(Stored data entries)
● ● ● ●

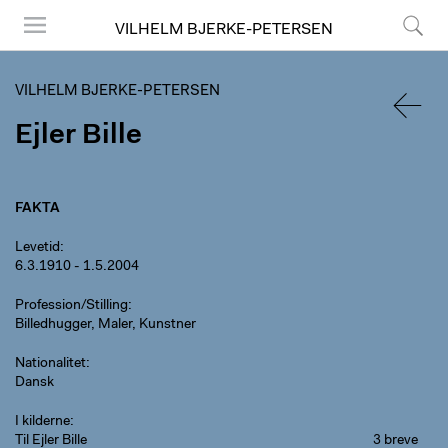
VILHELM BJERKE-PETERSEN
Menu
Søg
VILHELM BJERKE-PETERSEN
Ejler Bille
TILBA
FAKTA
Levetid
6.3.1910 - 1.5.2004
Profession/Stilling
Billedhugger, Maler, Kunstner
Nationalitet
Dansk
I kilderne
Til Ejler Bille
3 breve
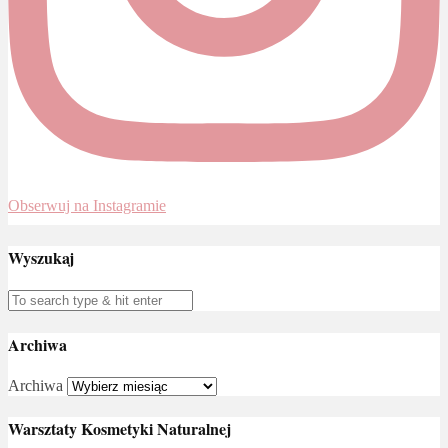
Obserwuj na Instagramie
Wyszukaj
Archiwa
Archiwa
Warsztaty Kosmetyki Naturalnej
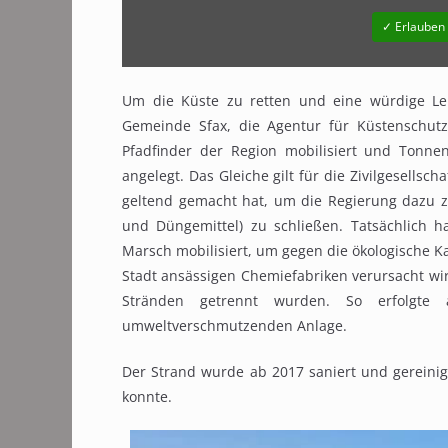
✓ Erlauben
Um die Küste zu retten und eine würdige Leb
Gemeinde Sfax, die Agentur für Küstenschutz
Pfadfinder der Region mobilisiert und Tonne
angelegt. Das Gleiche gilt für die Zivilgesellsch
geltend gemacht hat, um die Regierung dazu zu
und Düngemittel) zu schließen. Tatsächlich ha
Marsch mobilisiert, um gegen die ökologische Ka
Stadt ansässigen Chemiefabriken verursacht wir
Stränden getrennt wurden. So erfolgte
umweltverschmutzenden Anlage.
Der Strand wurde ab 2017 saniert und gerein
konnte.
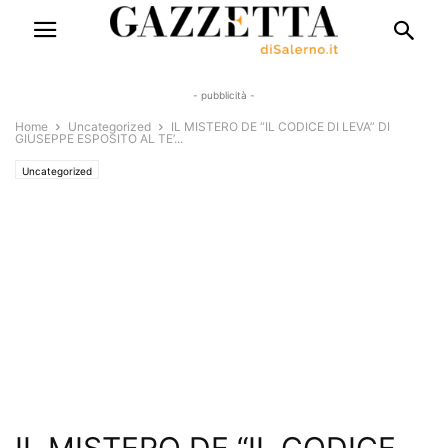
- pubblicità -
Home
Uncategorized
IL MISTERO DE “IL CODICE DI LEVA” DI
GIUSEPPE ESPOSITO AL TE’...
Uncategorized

● ● ● ●

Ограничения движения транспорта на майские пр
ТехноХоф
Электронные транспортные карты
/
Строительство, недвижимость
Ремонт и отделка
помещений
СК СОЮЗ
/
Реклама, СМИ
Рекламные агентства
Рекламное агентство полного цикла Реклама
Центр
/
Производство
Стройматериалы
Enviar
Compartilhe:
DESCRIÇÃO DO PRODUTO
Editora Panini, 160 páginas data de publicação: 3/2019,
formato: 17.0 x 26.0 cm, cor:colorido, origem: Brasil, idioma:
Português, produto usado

● ● ● ●

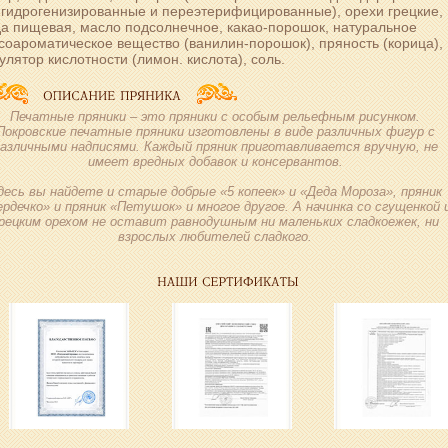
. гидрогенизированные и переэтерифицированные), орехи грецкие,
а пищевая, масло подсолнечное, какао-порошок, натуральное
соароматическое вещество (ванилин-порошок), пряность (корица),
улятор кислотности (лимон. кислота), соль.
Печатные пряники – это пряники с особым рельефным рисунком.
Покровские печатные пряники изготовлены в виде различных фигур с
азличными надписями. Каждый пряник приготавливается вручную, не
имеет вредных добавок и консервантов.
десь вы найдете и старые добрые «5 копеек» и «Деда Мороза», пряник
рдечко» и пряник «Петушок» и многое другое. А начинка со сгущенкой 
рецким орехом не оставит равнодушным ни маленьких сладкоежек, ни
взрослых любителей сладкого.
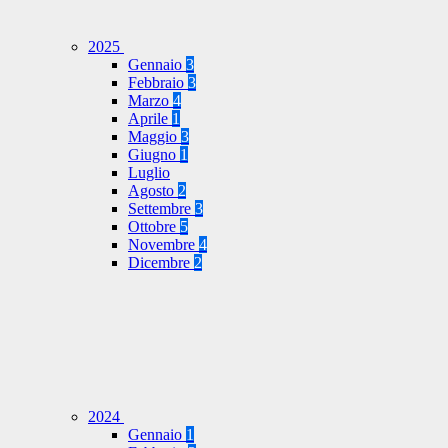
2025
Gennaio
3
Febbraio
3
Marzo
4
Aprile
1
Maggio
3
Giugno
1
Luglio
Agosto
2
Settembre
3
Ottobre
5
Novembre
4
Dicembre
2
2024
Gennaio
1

● ● ● ●

Problem: The lines above that include "порошок" should each be listed.

Result of this exercise:
а пищевая, масло подсолнечное, какао-порошок, натуральное
соароматическое вещество (ванилин-порошок), пряность (корица),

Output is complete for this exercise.